[Saved entries]
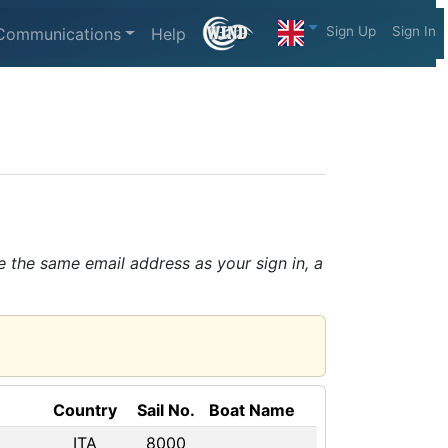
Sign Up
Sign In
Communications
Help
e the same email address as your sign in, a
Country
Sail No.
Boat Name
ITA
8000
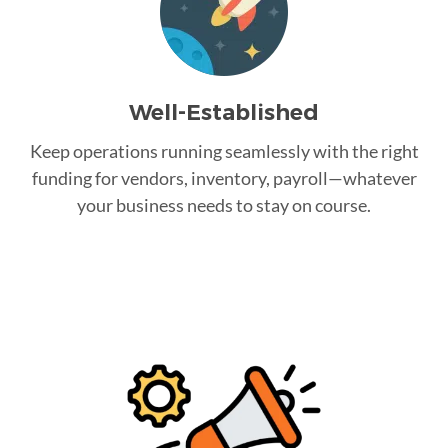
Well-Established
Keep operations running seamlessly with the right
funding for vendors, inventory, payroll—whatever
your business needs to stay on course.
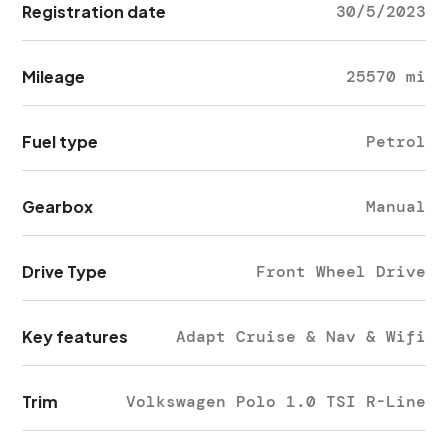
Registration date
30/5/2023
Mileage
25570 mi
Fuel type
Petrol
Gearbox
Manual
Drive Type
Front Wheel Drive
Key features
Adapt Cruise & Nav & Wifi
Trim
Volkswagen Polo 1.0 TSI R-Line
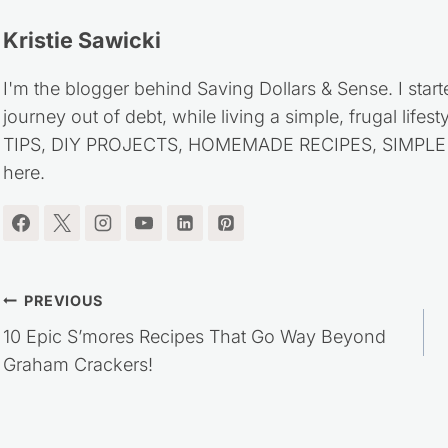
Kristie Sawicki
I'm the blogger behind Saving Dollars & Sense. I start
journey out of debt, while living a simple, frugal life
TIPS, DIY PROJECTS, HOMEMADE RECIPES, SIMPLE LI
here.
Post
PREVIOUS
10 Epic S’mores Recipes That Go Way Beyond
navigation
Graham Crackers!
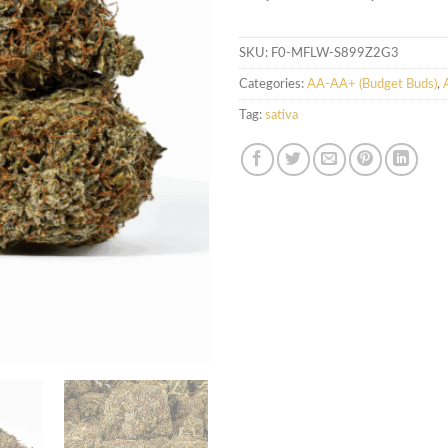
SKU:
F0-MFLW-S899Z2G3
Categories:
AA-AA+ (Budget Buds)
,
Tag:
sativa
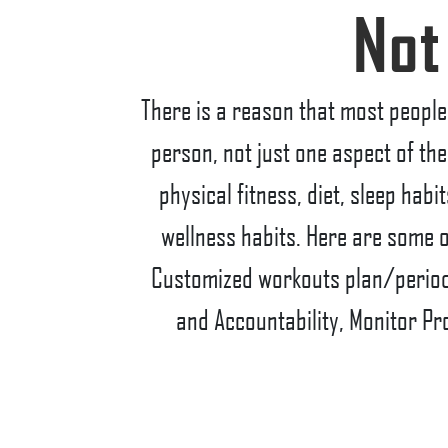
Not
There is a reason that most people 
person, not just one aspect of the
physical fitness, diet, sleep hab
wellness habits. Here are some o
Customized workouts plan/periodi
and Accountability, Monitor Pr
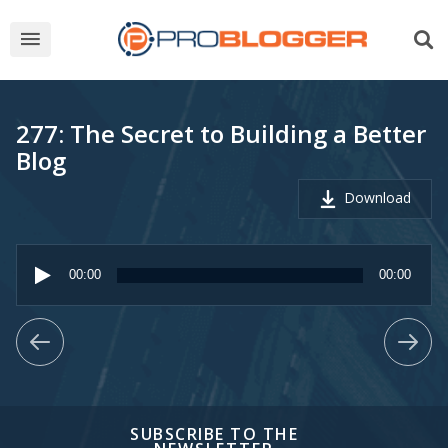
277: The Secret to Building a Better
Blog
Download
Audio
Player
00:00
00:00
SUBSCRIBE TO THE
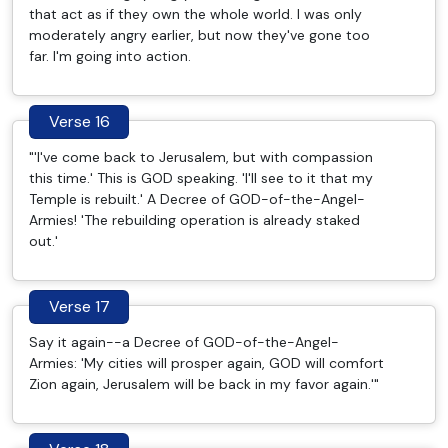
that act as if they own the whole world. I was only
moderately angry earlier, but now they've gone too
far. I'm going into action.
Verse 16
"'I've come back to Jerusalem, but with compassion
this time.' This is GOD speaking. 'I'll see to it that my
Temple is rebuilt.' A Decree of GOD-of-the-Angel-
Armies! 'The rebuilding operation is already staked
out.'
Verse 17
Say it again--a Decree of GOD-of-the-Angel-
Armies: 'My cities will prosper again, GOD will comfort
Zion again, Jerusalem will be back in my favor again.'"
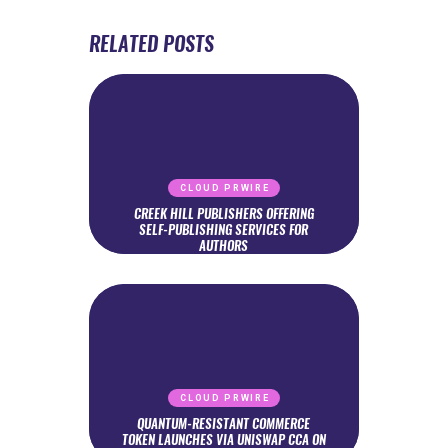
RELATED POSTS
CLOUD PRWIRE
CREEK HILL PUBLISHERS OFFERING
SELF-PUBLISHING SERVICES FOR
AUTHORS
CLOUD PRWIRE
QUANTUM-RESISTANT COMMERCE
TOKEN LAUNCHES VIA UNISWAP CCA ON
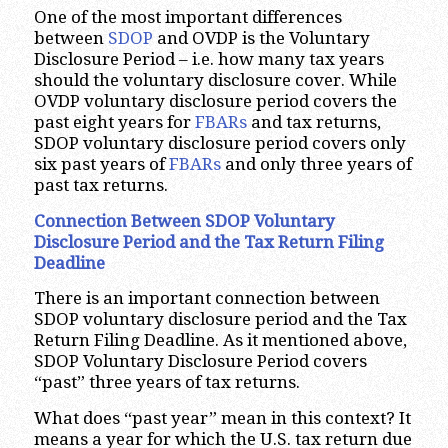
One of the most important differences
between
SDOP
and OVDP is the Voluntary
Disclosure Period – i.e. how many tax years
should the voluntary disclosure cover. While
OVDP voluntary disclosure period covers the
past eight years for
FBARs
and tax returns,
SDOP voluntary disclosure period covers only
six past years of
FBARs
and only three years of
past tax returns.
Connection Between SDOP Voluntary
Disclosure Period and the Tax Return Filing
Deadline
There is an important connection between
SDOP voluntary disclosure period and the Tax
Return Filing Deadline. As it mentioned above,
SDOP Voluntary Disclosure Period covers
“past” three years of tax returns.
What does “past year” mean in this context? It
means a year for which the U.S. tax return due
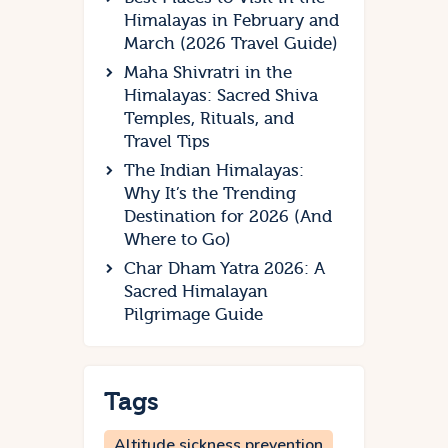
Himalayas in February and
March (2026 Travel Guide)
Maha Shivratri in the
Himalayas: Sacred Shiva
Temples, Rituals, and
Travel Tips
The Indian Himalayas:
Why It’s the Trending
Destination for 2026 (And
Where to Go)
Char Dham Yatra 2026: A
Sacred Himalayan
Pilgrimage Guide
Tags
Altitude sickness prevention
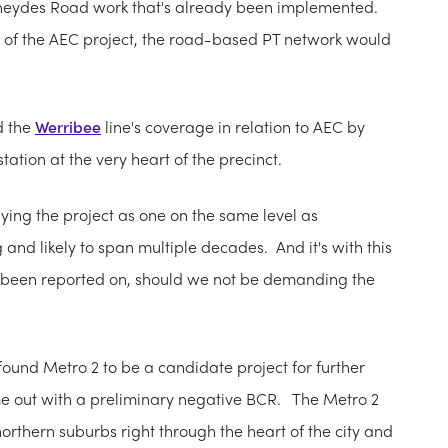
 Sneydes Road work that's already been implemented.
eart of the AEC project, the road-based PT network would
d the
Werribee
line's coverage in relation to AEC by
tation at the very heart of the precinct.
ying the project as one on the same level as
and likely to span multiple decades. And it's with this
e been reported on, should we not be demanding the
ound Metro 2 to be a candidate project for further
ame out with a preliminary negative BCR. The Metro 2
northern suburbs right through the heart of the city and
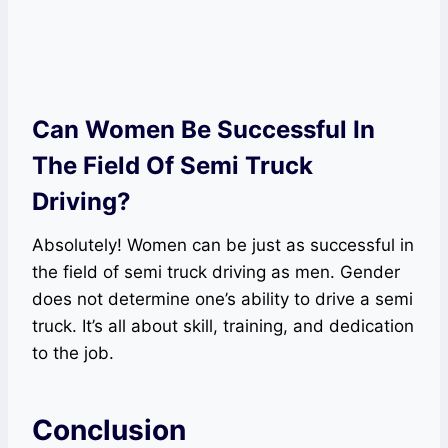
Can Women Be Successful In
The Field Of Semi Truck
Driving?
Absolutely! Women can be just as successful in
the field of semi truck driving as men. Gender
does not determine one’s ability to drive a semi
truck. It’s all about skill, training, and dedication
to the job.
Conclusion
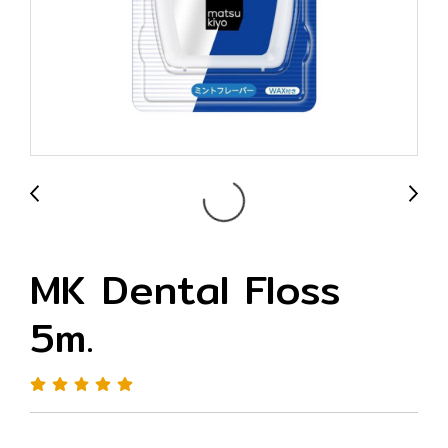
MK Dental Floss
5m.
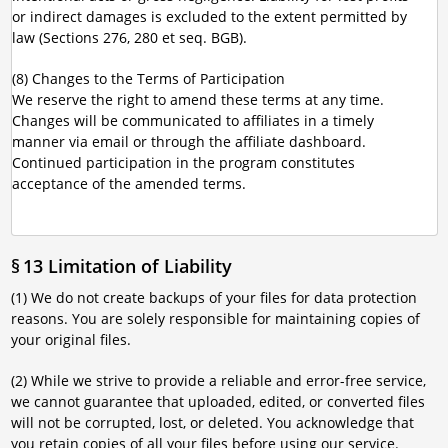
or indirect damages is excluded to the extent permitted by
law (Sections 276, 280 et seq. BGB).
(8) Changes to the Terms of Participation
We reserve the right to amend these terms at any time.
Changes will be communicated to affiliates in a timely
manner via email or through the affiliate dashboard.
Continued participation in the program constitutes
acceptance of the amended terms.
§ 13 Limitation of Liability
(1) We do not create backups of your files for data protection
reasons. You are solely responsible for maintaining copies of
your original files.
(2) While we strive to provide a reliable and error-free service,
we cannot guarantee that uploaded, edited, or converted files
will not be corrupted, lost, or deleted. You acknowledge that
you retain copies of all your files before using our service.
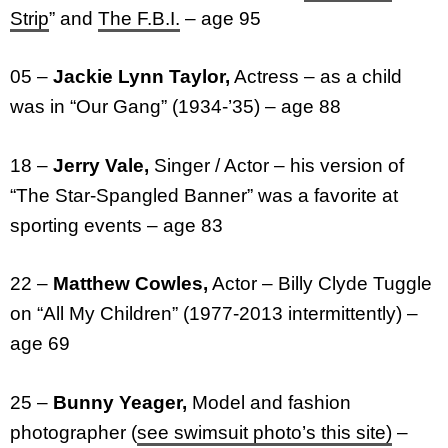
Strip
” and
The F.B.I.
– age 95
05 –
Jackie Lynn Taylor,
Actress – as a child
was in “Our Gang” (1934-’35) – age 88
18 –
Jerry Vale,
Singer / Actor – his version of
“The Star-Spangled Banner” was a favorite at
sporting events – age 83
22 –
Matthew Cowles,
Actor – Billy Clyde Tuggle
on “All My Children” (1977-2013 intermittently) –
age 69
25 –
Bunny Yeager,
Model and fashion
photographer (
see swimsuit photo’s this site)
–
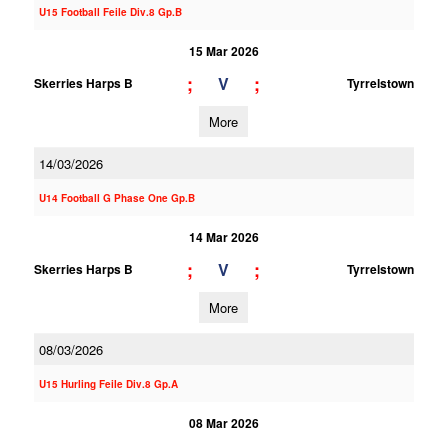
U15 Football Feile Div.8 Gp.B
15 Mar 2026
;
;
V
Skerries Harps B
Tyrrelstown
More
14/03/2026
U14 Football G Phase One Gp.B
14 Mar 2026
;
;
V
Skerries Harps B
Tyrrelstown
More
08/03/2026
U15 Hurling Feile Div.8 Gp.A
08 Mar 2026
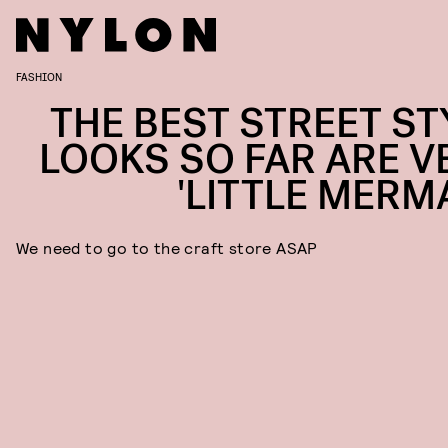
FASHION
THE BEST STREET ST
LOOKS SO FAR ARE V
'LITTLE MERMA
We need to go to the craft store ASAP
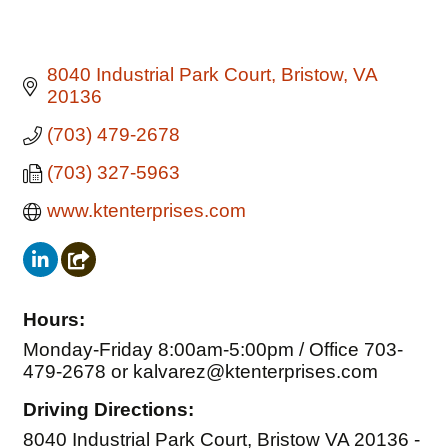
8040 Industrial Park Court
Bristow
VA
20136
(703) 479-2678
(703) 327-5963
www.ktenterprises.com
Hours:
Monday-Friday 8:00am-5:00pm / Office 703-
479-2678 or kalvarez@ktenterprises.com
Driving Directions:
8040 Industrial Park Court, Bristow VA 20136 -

## Your task
A faithful copy of every record is needed here. Leave the images out of it.

## Task result
Sign Up
Sign In
Communications
Help
e the same email address as your sign in, a
Country
Sail No.
Boat Name
ITA
8000
Well-Established
Keep operations running seamlessly with the right
funding for vendors, inventory, payroll—whatever
your business needs to stay on course.
Registration date
30/5/2023
Mileage
25570 mi
Fuel type
Petrol
Gearbox
Manual
Drive Type
Front Wheel Drive
Key features
Adapt Cruise & Nav & Wifi
Trim
Volkswagen Polo 1.0 TSI R-Line
Kristie Sawicki
I'm the blogger behind Saving Dollars & Sense. I start
journey out of debt, while living a simple, frugal life
TIPS, DIY PROJECTS, HOMEMADE RECIPES, SIMPLE LI
here.
Post
PREVIOUS
10 Epic S’mores Recipes That Go Way Beyond
navigation
Graham Crackers!
SKU:
F0-MFLW-S899Z2G3
Categories:
AA-AA+ (Budget Buds)
,
Tag:
sativa
Not
There is a reason that most people 
person, not just one aspect of the
physical fitness, diet, sleep hab
wellness habits. Here are some o
Customized workouts plan/periodi
and Accountability, Monitor Pr
277: The Secret to Building a Better
Blog
Download
Audio
Player
00:00
00:00
SUBSCRIBE TO THE
that act as if they own the whole world. I was only
moderately angry earlier, but now they've gone too
far. I'm going into action.
Verse 16
"'I've come back to Jerusalem, but with compassion
this time.' This is GOD speaking. 'I'll see to it that my
Temple is rebuilt.' A Decree of GOD-of-the-Angel-
Armies! 'The rebuilding operation is already staked
out.'
Verse 17
Say it again--a Decree of GOD-of-the-Angel-
Armies: 'My cities will prosper again, GOD will comfort
Zion again, Jerusalem will be back in my favor again.'"
RELATED POSTS
CLOUD PRWIRE
CREEK HILL PUBLISHERS OFFERING
SELF-PUBLISHING SERVICES FOR
AUTHORS
CLOUD PRWIRE
QUANTUM-RESISTANT COMMERCE
TOKEN LAUNCHES VIA UNISWAP CCA ON
One of the most important differences
between
SDOP
and OVDP is the Voluntary
Disclosure Period – i.e. how many tax years
should the voluntary disclosure cover. While
OVDP voluntary disclosure period covers the
past eight years for
FBARs
and tax returns,
SDOP voluntary disclosure period covers only
six past years of
FBARs
and only three years of
past tax returns.
Connection Between SDOP Voluntary
Disclosure Period and the Tax Return Filing
Deadline
There is an important connection between
SDOP voluntary disclosure period and the Tax
Return Filing Deadline. As it mentioned above,
SDOP Voluntary Disclosure Period covers
“past” three years of tax returns.
What does “past year” mean in this context? It
means a year for which the U.S. tax return due
Himalayas in February and
March (2026 Travel Guide)
Maha Shivratri in the
Himalayas: Sacred Shiva
Temples, Rituals, and
Travel Tips
The Indian Himalayas:
Why It’s the Trending
Destination for 2026 (And
Where to Go)
Char Dham Yatra 2026: A
Sacred Himalayan
Pilgrimage Guide
Tags
Altitude sickness prevention
 Sneydes Road work that's already been implemented.
eart of the AEC project, the road-based PT network would
d the
Werribee
line's coverage in relation to AEC by
tation at the very heart of the precinct.
ying the project as one on the same level as
and likely to span multiple decades. And it's with this
e been reported on, should we not be demanding the
ound Metro 2 to be a candidate project for further
ame out with a preliminary negative BCR. The Metro 2
northern suburbs right through the heart of the city and
Can Women Be Successful In
The Field Of Semi Truck
Driving?
Absolutely! Women can be just as successful in
the field of semi truck driving as men. Gender
does not determine one’s ability to drive a semi
truck. It’s all about skill, training, and dedication
to the job.
Conclusion
MK Dental Floss
5m.
or indirect damages is excluded to the extent permitted by
law (Sections 276, 280 et seq. BGB).
(8) Changes to the Terms of Participation
We reserve the right to amend these terms at any time.
Changes will be communicated to affiliates in a timely
manner via email or through the affiliate dashboard.
Continued participation in the program constitutes
acceptance of the amended terms.
§ 13 Limitation of Liability
(1) We do not create backups of your files for data protection
reasons. You are solely responsible for maintaining copies of
your original files.
(2) While we strive to provide a reliable and error-free service,
we cannot guarantee that uploaded, edited, or converted files
will not be corrupted, lost, or deleted. You acknowledge that
you retain copies of all your files before using our service.
Strip
” and
The F.B.I.
– age 95
05 –
Jackie Lynn Taylor,
Actress – as a child
was in “Our Gang” (1934-’35) – age 88
18 –
Jerry Vale,
Singer / Actor – his version of
“The Star-Spangled Banner” was a favorite at
sporting events – age 83
22 –
Matthew Cowles,
Actor – Billy Clyde Tuggle
on “All My Children” (1977-2013 intermittently) –
age 69
25 –
Bunny Yeager,
Model and fashion
photographer (
see swimsuit photo’s this site)
–
U15 Football Feile Div.8 Gp.B
15 Mar 2026
;
;
V
Skerries Harps B
Tyrrelstown
More
14/03/2026
U14 Football G Phase One Gp.B
14 Mar 2026
;
;
V
Skerries Harps B
Tyrrelstown
More
08/03/2026
U15 Hurling Feile Div.8 Gp.A
08 Mar 2026
FASHION
THE BEST STREET ST
LOOKS SO FAR ARE V
'LITTLE MERMA
We need to go to the craft store ASAP
8040 Industrial Park Court
Bristow
VA
20136
(703) 479-2678
(703) 327-5963
www.ktenterprises.com
Hours:
Monday-Friday 8:00am-5:00pm / Office 703-
479-2678 or kalvarez@ktenterprises.com
Driving Directions:
8040 Industrial Park Court, Bristow VA 20136 -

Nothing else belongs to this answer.